[ceph-users] ceph osd commit latency increase over time, until restart

Igor Fedotov ifedotov at suse.de
Fri Mar 1 02:24:35 PST 2019

Hi Chen,

thanks for the update. Will prepare patch to periodically reset 
StupidAllocator today.

And just to let you know below is an e-mail from AdamK from RH which 
might explain the issue with the allocator.

Also please note that StupidAllocator might not perform full 
defragmentation in run-time. That's why we observed (mentioned somewhere 
in the thread) fragmentation growth while OSD is running and its drop on 
restart. Such a restart rebuilds internal tree and eliminates 
defragmentation flaws.
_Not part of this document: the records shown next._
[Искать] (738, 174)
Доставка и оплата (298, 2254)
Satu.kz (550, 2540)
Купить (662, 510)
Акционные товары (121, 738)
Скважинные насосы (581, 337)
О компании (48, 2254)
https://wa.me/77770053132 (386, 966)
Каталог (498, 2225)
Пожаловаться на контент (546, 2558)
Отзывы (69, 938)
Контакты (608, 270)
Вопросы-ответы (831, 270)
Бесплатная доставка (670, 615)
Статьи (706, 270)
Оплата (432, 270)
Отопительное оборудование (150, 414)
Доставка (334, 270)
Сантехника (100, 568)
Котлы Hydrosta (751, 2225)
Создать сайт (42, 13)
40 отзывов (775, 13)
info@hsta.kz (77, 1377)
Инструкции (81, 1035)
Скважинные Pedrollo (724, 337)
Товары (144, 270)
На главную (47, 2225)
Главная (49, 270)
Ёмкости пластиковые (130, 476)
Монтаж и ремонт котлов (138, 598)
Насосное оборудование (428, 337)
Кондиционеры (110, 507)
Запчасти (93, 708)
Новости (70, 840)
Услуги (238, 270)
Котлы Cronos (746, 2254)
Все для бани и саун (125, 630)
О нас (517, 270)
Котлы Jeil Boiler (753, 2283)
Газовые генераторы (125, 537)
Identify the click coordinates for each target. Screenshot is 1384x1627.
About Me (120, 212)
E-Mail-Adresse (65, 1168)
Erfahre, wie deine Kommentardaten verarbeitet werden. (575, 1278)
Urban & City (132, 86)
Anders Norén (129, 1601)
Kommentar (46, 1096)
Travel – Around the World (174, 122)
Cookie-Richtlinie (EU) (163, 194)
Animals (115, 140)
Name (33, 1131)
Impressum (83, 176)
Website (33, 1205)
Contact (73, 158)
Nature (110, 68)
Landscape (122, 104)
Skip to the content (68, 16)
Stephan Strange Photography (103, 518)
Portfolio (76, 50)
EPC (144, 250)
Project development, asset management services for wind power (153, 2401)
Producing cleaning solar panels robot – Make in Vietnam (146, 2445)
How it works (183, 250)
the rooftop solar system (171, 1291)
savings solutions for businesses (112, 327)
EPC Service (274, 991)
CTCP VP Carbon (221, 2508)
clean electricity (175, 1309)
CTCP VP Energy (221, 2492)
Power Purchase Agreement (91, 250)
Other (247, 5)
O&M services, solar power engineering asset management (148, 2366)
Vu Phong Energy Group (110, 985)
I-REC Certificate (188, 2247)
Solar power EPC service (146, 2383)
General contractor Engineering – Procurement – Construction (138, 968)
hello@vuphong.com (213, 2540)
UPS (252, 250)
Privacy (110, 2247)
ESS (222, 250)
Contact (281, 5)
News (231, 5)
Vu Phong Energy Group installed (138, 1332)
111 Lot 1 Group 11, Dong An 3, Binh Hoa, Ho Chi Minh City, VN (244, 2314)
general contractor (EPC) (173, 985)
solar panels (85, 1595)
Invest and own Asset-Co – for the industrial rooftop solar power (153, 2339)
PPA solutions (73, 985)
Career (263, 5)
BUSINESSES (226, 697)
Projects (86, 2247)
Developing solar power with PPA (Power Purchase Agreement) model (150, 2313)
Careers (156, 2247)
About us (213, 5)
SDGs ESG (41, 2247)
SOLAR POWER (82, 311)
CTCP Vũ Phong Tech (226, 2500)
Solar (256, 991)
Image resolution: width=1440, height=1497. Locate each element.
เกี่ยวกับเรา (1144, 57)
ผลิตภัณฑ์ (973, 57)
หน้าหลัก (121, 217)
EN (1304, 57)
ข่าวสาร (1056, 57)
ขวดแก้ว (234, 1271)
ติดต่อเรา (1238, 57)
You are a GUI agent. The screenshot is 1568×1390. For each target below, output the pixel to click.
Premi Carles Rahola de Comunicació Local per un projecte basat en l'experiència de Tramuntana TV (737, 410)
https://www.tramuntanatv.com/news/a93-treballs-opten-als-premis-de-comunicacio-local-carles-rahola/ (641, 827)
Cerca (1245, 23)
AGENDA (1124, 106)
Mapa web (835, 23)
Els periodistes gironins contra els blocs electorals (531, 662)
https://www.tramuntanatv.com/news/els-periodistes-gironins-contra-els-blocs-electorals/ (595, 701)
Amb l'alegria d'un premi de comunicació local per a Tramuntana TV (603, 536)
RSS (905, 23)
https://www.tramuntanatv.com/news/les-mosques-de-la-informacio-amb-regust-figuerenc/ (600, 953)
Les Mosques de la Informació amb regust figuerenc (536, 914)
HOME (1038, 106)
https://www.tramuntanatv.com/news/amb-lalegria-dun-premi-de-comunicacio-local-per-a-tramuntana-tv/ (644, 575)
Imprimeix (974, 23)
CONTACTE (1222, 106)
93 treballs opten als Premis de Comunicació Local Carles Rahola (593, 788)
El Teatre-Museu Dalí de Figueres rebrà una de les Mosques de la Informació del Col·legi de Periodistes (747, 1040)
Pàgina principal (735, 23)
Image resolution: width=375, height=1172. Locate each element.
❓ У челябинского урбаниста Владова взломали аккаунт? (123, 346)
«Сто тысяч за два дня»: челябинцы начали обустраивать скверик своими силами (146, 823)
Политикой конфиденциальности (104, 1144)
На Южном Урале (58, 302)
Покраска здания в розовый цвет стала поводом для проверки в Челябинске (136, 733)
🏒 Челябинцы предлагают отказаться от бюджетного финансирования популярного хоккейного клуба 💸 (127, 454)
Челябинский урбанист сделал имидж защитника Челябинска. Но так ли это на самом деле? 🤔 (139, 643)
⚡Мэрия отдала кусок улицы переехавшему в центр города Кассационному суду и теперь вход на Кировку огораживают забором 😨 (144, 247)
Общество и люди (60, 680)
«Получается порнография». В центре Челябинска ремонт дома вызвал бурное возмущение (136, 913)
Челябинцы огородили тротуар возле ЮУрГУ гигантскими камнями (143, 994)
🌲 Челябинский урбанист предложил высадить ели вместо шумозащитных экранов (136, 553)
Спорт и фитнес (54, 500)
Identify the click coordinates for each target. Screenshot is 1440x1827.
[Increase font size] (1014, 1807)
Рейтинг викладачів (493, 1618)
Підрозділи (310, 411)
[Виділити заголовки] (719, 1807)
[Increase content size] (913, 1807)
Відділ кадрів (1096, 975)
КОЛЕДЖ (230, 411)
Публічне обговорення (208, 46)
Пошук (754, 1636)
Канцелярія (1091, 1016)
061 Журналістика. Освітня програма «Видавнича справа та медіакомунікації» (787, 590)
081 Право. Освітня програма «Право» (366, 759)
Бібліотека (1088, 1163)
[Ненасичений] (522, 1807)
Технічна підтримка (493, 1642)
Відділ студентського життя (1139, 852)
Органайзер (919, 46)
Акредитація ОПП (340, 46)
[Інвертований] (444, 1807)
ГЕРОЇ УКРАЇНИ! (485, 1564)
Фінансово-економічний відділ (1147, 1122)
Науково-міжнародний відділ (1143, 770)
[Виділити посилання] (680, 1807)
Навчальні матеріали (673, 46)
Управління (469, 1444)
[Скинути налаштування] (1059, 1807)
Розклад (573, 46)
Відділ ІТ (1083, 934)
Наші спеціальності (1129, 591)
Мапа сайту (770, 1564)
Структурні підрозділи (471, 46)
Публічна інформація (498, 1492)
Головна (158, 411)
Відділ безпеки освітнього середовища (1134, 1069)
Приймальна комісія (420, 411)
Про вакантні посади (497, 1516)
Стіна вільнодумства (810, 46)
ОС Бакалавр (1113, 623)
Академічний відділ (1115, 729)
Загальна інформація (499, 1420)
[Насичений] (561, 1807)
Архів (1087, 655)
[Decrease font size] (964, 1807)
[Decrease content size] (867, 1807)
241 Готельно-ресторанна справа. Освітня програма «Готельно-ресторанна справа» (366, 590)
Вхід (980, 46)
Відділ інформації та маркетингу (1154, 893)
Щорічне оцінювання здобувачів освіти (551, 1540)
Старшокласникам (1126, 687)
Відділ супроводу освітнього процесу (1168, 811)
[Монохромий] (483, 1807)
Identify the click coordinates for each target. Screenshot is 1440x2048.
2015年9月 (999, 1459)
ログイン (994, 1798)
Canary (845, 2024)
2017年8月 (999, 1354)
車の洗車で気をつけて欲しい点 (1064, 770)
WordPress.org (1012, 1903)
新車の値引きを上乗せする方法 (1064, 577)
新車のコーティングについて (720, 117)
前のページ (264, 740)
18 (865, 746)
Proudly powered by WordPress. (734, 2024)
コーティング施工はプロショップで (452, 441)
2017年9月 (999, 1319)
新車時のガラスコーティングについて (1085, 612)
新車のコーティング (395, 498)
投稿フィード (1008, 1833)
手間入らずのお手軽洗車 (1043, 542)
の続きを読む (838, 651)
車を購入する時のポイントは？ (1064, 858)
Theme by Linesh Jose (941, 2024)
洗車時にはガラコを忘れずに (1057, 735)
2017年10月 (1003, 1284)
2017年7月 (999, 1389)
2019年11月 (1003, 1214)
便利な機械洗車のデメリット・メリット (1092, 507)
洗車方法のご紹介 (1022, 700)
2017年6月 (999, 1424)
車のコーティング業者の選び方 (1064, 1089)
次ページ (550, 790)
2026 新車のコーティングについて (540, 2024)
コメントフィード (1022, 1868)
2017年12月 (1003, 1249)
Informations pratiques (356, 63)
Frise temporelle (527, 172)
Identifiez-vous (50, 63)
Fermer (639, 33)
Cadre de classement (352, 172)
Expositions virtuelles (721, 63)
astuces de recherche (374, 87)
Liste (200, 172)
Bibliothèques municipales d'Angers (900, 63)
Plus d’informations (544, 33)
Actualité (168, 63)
May be that's the case.



-------- Forwarded Message --------

Subject: 	High CPU in StupidAllocator
Date: 	Tue, 12 Feb 2019 10:24:37 +0100
From: 	Adam Kupczyk <akupczyk at redhat.com>
To: 	IGOR FEDOTOV <ifed75 at gmail.com>

Hi Igor,

I have observed that StupidAllocator can burn a lot of CPU in 
This comes from loops:
while (p != free[bin].end()) {
     if (_aligned_len(p, alloc_unit) >= want_size) {
       goto found;

It happens when want_size is close to limit of size of bin.
For example, free[5] contains sizes 8192..16383.
When requesting size like 16000 it is quite likely that multiple chunks 
must be checked.

I have made an attempt to improve it by increasing amount of buckets.
It is done in aclamk/wip-bs-stupid-allocator-2 .

Best regards,

Adam Kupczyk

On 3/1/2019 11:46 AM, Xiaoxi Chen wrote:
> igor,
>    I can test the patch if we have a package.
>    My enviroment and workload can consistently reproduce the latency  
> 2-3 days after restarting.
>     Sage tells me to try bitmap allocator to make sure stupid 
> allocator is the bad guy. I have some osds in luminous +bitmap and 
> some osds in 14.1.0+bitmap.  Both looks positive till now, but i need 
> more time to be sure.
>      The perf ,log and admin socket analysis lead to the theory that 
> in alloc_int the loop sometimes take long time wkth allocator locks 
> held. Which blocks release part called from _txc_finish in 
> kv_finalize_thread, this thread is also the one to calculate 
> state_kv_committing_lat and overall commit_lat. You can find from 
> admin socket that state_done_latency has similar trend as commit_latency.
>     But we cannot find a theory to.explain why reboot helps, the 
> allocator btree will be rebuild from freelist manager and.it.should be 
> exactly. the same as it is prior to reboot.  Anything related with pg 
> recovery?
>    Anyway, as I have a live env and workload, I am more than willing 
> to work with you for further investigatiom
> -Xiaoxi
> Igor Fedotov <ifedotov at suse.de <mailto:ifedotov at suse.de>> 于 
> 2019年3月1日周五 上午6:21写道:
>     Also I think it makes sense to create a ticket at this point. Any
>     volunteers?
>     On 3/1/2019 1:00 AM, Igor Fedotov wrote:
>     > Wondering if somebody would be able to apply simple patch that
>     > periodically resets StupidAllocator?
>     >
>     > Just to verify/disprove the hypothesis it's allocator relateted
>     >
>     > On 2/28/2019 11:57 PM, Stefan Kooman wrote:
>     >> Quoting Wido den Hollander (wido at 42on.com <mailto:wido at 42on.com>):
>     >>> Just wanted to chime in, I've seen this with
>     Luminous+BlueStore+NVMe
>     >>> OSDs as well. Over time their latency increased until we
>     started to
>     >>> notice I/O-wait inside VMs.
>     >> On a Luminous 12.2.8 cluster with only SSDs we also hit this
>     issue I
>     >> guess. After restarting the OSD servers the latency would drop
>     to normal
>     >> values again. See https://owncloud.kooman.org/s/BpkUc7YM79vhcDj
>     >>
>     >> Reboots were finished at ~ 19:00.
>     >>
>     >> Gr. Stefan
>     >>